No Hope

Through the blackness the stars gleamed like glistening teardrops. A comet rushed by, turning the blackness into a milky white. It plunged towards the Earth, its tail spreading behind it. As it sped through the atmosphere like a bullet a sound could be heard. A moaning, wailing, screeching sound that would make one scream.
But no one was there.
Through layers of gloomy grey sky the shrinking comet descended, and then through the even gloomier layers of skyscrapers. They seemed as if they were having a race to reach the heavens, all vying to be the first there. The comet at last crashed to the ground, making a small crater in the bitumen of the narrow street. A few metres away was the source of the noise.
The last human.
Her grimy face was pinched into concentration and her golden eyes welled with unshed tears. Her head bobbed and swayed with the grieving rhythm. Her bare feet tapped harshly on the ground and her red velvet dress elegantly swayed with her movements. Her fingers moved swiftly and nimbly to their correct positions on the finger board of the cello. The bow slid across the strings like flowing water. The sounds were bittersweet and mellow as she thought of her life and then sliding to a high and shrieking rhythm as she felt anger. She was obviously a beauty before she became so full of grief and sorrow.
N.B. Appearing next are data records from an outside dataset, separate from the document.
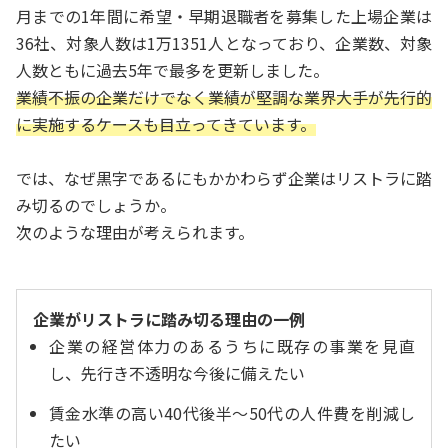
月までの1年間に希望・早期退職者を募集した上場企業は
36社、対象人数は1万1351人となっており、企業数、対象
人数ともに過去5年で最多を更新しました。
業績不振の企業だけでなく業績が堅調な業界大手が先行的
に実施するケースも目立ってきています。
では、なぜ黒字であるにもかかわらず企業はリストラに踏
み切るのでしょうか。
次のような理由が考えられます。
企業がリストラに踏み切る理由の一例
企業の経営体力のあるうちに既存の事業を見直
し、先行き不透明な今後に備えたい
賃金水準の高い40代後半～50代の人件費を削減し
たい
For her past, her future and her present.
Her past was spent as the odd one out, always disadvantaged and excluded. Her only comfort was music, music that made her spirits soar high with the clouds. Music, the sounds that would lull her into her own world where she was supreme and everyone loved her. Music, that gave her hope and passion and became her best friend. But one day the earth shook and rejected the humans that had ripped and torn the blanket Mother Nature had given them.
But she survived, for she was a friend of all creatures.
Her future, as she knew, was to be spent grieving for the animal races that had long ago been poached and slaughtered. She would be to grieve for her lonely past. She would grieve for her race and wonder why they had defied the laws of nature so often. Yet most of all she would grieve for the wonders of the healthy past she would never see.
For she was a friend of all creatures who had known none.
Her time was always spent telling stories with her cello, telling stories of her grief and sorrow, anger and loneliness, and of her passion for music. Although she has her musical passion she is useless.
She has no hope.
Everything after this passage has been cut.